When talking about the city of the future, “smart city” might be one of the phrases that come to your mind. Indeed, the government has been trying hard to make Hong Kong a smart city. In 2020, the government rolled out the Smart City Blueprint of Hong Kong 2.0, promising to use more technology and innovation to improve the economy and living standards.
Yet, for a typical Hongkonger, one can hardly imagine how the current cityscape can have any relation to the look of a future city. At least not the old-styled neon-light and the mix of dark-shades buildings with the brand new ones. Interestingly, to some of the foreign movie directors, these current faces of Hong Kong represent the image of the future, or to say the least, the future in their science-fiction movies.
If you take a closer look at some cyberpunk films such as Blade Runner (both 1982 and 2017 versions), Ghost in the Shell, or Transformers: Age of Extinction, you could easily find traces of Causeway Bay, Sham Shui Po, and the famous Monster Building in Quarry Bay.
So why is Hong Kong seen as the representation of the city of the future? Experts said the reasons could be due to the architectural, societal, and historical aspects of Hong Kong. These aspects show similarities to the themes of cyberpunk movies, which usually characterize the combination of high-tech and lowlife, featuring a future dystopia filled with inequality, corruption, and social upheaval.
The neon lights and mega billboards
Hong Kong is a highly urbanized city with a beautiful landscape. At night, you can see the neon-light signs dangling and the facades of the high-rise buildings twinkling. These characteristics of Hong Kong, thus, provide an exotic Asian techno look in cyberpunk movies.
Otto Heim, a professor teaching science fiction at the University of Hong Kong, said Hong Kong has combined “the digitalization of a visually saturated urban landscape of commercial signs with imaginations of an ecosystem of corporate power, organized crime, and outlaw underdogs.”
Pegasus Mak, the Chairman of the Hong Kong Science Fiction Club thinks the neon lights also resemble the blinking that of the computer’s LED screen.
The mix of new and old buildings
In some areas on Hong Kong Island, like Central and Causeway Bay, you can find the worlds’ most renowned banks, corporations, and shopping malls densely packed together with some local shops and old buildings in between.
Such cityscape is one of the elements that make cyberpunk movies reference Hong Kong, as it visually shows the extreme wealth gap between the rich and poor, said Aaron Han Joon Magnan-Park, a professor specializing in films studies at the University of Hong Kong.
Alex Martinez, a cyberpunk fan working as a language teacher in Spain, thinks the mix of new and old buildings in Hong Kong well represents the decaying future in cyberpunk movies.
“This also symbolizes the decaying future: a future we always depict as “modernized” with machines and high technology, but also decaying: the bad usage of machines, the corruption, the lack of resources to sustain the whole world…”
The Kowloon-Walled City
The Kowloon-Walled city is not only an important part of Hong Kong history, but it also inspired the cyberpunk genre since its first adaptation in Blade Runner (1982) and the anime Ghost in the Shell (1995).

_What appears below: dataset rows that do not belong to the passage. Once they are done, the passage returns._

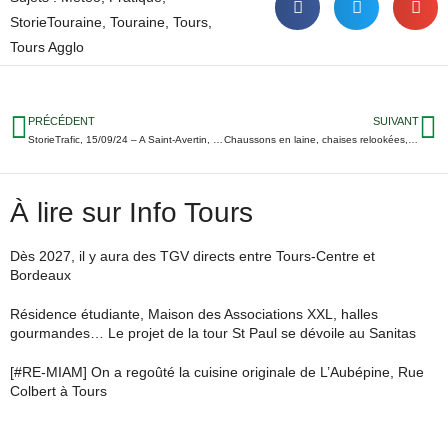
StorieTouraine
,
Touraine
,
Tours
,
Tours Agglo
PRÉCÉDENT
SUIVANT
StorieTrafic, 15/09/24 – A Saint-Avertin, 5 jours de coupure totale de la Rue de Cormery
Chaussons en laine, chaises relookées, sacs de luxe : 3 raisons de foncer à la France Design Week de Tours
À lire sur Info Tours
Dès 2027, il y aura des TGV directs entre Tours-Centre et
Bordeaux
Résidence étudiante, Maison des Associations XXL, halles
gourmandes… Le projet de la tour St Paul se dévoile au Sanitas
[#RE-MIAM] On a regoûté la cuisine originale de L’Aubépine, Rue
Colbert à Tours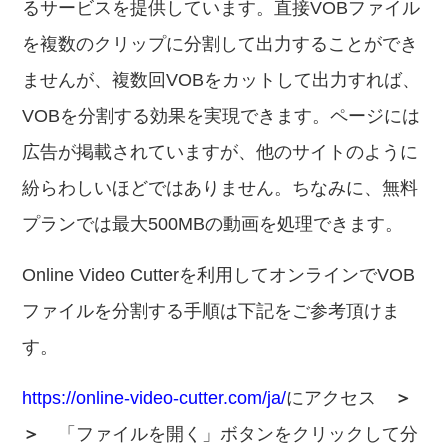
るサービスを提供しています。直接VOBファイル
を複数のクリップに分割して出力することができ
ませんが、複数回VOBをカットして出力すれば、
VOBを分割する効果を実現できます。ページには
広告が掲載されていますが、他のサイトのように
紛らわしいほどではありません。ちなみに、無料
プランでは最大500MBの動画を処理できます。
Online Video Cutterを利用してオンラインでVOB
ファイルを分割する手順は下記をご参考頂けま
す。
https://online-video-cutter.com/ja/
にアクセス
＞
＞
「ファイルを開く」ボタンをクリックして分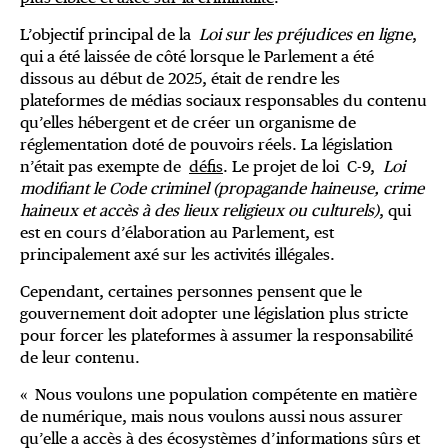
L’objectif principal de la
Loi sur les préjudices en ligne
,
qui a été laissée de côté lorsque le Parlement a été
dissous au début de 2025, était de rendre les
plateformes de médias sociaux responsables du contenu
qu’elles hébergent et de créer un organisme de
réglementation doté de pouvoirs réels. La législation
n’était pas exempte de
défis
. Le projet de loi C-9,
Loi
modifiant le Code criminel (propagande haineuse, crime
haineux et accès à des lieux religieux ou culturels)
, qui
est en cours d’élaboration au Parlement, est
principalement axé sur les activités illégales.
Cependant, certaines personnes pensent que le
gouvernement doit adopter une législation plus stricte
pour forcer les plateformes à assumer la responsabilité
de leur contenu.
« Nous voulons une population compétente en matière
de numérique, mais nous voulons aussi nous assurer
qu’elle a accès à des écosystèmes d’informations sûrs et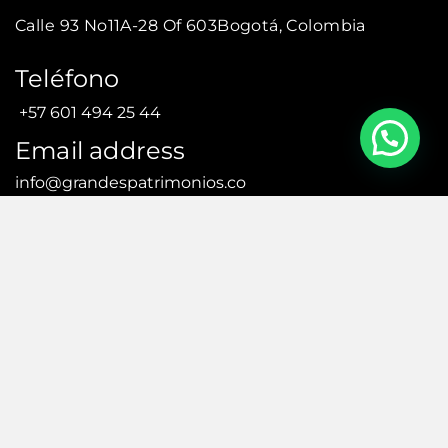
Calle 93 No11A-28 Of 603
Bogotá, Colombia
Teléfono
+57 601 494 25 44
Email address
info@grandespatrimonios.co
AGENDAR UNA CITA
AGENDAR UNA CITA
© Todos los derechos reservados. – Creado por:
efriends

The Walled City, demolished in 1993, was a self-governed slum independent of the British and Chinese government rule with some illegal business and criminal activities going on.
“It is the lawlessness, the ruling not of the authority but the triads in KWC sets the atmosphere of the cyberpunk stories, where the protagonists often use the methods outside the system- the cyberspace, the hackers, to rebel against the authority,” said Mak.

Magnan-Park also thinks the Walled city represented “an actual underworld in action”, that in cyberpunk narratives serves as the “ripe zones to initiate narrative intrigue and allow characters who would otherwise not meet socially have a means to meet clandestinely”
Hong Kong as a Cosmopolitan City
Hong Kong is a metropolis where you can find cuisines and brands from all over the world; it is also a city inhibiting people from diverse cultural backgrounds.
Mak said the co-existence of different cultures in a city like Hong Kong would help accelerate cultural evolution, as there are more contacts and clashes between cultures.
The interconnection of cultures correlates to the features of cyberpunk work, as Mak added, “Cyberpunk is characterized by the interconnection of cyberspace, where it enables open-source software and allows corporation and discussion, so it speeds up the production time.”
The General Postmodern Atmosphere
Leiya Lee, a professor specializing in film theory and film-philosophy at the University of Hong Kong, said the people nowadays are living in a postmodern time, which shows the “tendency of going back, (something) of regress and backward progression.” This, Lee said, consequently makes the looks of Hong Kong ideal to represent a future city, especially with its old-styled neon lights and decaying buildings.

“If you pick a film like Looper or Blade Runner 2049, it’s precise because of the really old stuff that the filmmakers put there you feel it’s the future…” said Lee.
“Think of environmental protection, the way to progress is to regress, use less plastic, use less fuel, use less of the stuff that had made civilizations more advanced than they once were without these resources.”